On the power set side of the equation, Weaver’s tendency to borrow the abilities of others seems to come with strings attached. How is this, er, uncanny ability the spark that light’s the story’s fuse?
The clue’s in the title! Yeah, his ability is the reason he’s hired. He doesn’t advertise the fact that he has it — he thinks he’s unique — so it’s a little unnerving for him to discover that his secret is out. His instinct is always to run, but the possibility of finding out who he really is, and why he can do what he can do, is too tantalizing.
We’ve been teased that as Weaver’s world expands, you’ll be fleshing out the cast with some other underworld players. What can you say at this stage about the usual suspects of this world?
I don’t want to spoil it, beyond saying that Weaver is surprised to discover he’s not alone. I’ve had fun coming up with abilities for other meta-humans which don’t quite fit the profile of traditional “superpowers” — you won’t be seeing anyone shooting laser beams out of their eyes. What I will say is, you don’t want to mess with Deacon Styles.
“Season of Hungry Ghosts,” the opening story arc, is quite an evocative title. Who are the ghosts referred to, and what objective gets the whole season rolling as Weaver gets his crew together?

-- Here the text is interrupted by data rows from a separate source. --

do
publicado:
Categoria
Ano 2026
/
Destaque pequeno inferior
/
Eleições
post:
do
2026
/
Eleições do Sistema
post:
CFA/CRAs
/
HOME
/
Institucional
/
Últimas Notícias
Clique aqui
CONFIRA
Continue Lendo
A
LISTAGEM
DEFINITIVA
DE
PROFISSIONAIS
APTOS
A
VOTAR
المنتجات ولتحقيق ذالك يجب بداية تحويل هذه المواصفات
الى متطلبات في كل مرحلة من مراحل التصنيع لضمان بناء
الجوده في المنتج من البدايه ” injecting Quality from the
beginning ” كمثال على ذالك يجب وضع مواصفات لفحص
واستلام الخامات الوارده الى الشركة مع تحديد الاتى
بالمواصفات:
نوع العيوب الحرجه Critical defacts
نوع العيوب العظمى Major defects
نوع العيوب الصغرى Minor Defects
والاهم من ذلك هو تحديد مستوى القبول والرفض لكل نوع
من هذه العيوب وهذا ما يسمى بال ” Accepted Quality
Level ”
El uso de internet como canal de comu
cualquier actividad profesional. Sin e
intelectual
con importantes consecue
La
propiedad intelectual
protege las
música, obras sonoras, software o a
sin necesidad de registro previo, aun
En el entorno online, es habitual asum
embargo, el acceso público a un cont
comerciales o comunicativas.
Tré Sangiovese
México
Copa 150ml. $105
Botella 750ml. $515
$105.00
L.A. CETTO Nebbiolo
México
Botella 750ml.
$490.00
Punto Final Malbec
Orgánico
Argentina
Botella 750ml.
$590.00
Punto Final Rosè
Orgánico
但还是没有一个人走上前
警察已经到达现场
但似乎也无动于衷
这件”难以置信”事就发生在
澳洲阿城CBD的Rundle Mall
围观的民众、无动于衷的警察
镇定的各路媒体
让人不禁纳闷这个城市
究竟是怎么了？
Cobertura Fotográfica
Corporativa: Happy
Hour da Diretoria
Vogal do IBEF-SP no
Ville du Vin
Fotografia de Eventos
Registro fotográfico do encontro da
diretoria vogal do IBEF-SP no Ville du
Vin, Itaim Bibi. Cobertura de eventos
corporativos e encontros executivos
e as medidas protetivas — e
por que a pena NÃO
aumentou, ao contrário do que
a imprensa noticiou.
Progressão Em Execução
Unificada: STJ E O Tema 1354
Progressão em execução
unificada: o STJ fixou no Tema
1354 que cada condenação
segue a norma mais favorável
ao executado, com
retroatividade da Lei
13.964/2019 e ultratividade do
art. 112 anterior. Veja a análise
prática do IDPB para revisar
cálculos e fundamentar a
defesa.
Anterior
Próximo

I visited Singapore for a convention last year, during what they call the Season of Hungry Ghosts. It’s their equivalent of Halloween, but it lasts a whole month. The gates of Hell open up and the spirits of the dead are free to prowl the Earth. People leave offerings of money and food outside their doors to keep the ghosts off their backs. But it’s all fake — toy money, cardboard gold. I thought that was a pretty good metaphor for Weaver’s sham lifestyle.

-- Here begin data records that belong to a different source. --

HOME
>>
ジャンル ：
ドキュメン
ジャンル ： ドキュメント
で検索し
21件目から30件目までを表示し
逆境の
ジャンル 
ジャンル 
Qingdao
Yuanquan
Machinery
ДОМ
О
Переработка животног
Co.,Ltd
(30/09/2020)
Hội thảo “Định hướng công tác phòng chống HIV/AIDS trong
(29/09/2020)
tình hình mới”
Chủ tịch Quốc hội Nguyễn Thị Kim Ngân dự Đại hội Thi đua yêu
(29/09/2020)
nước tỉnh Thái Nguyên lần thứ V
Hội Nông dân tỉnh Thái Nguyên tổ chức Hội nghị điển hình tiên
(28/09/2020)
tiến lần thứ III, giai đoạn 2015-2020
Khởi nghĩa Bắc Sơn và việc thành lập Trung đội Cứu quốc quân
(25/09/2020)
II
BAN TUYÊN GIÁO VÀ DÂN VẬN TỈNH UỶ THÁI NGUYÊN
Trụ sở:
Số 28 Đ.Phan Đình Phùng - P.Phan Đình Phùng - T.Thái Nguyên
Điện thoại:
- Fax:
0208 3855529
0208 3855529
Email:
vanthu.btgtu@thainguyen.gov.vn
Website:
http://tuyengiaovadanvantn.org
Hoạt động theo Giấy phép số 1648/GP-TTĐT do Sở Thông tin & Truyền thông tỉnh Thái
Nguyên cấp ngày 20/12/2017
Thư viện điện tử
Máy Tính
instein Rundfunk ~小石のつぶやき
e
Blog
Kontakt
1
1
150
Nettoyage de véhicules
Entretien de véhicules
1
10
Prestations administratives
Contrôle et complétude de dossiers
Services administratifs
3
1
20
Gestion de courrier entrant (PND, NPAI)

Weaver’s like a shark, always moving forward. When the money runs out, he just ditches his old life and starts looking for the next job. In that sense, he’s always hungry. Our launch story sees him stop running away, and finally start running towards something — the truth about himself.
Long term, do you view this as a world that you can hang multiple stories on? In other words, is there one specific story you’re looking to tell and get out, or are you playing it a little fast and loose?
It’s designed to be an ongoing series, with the first six-issues establishing Weaver and his world. But it’ll raise more questions than it answers, and there are plenty of places I’d love to take it if the sales are there for the launch arc.
Stylistically, you’ve got your options for how to play a story like this. There’s classy swinging caper notes you can hit or more shadowy noir moments or more neon cyberpunk action bit. How’d you instruct Aaron Campbell to approach his work here, and how do you think he’s done at that task in the pages you’ve seen?
Cyberpunk took noir fiction and ran it though a sci-fi filter, and it’s been fun watching Ed Brubaker run noir through spandex/horror filters with books like “Incognito” and “Fatale.” That’s the kind of flavor we’re going for here — hard-edged noir with plenty of action and a slight spy-fi twist. But I’m not telling Aaron how to approach the art style; he’s the artist, and I trust his instincts. I think the results speak for themselves.
“Uncanny” #1, by Andy Diggle and Aaron Campbell, ships in full color from Dynamite Entertainment this June.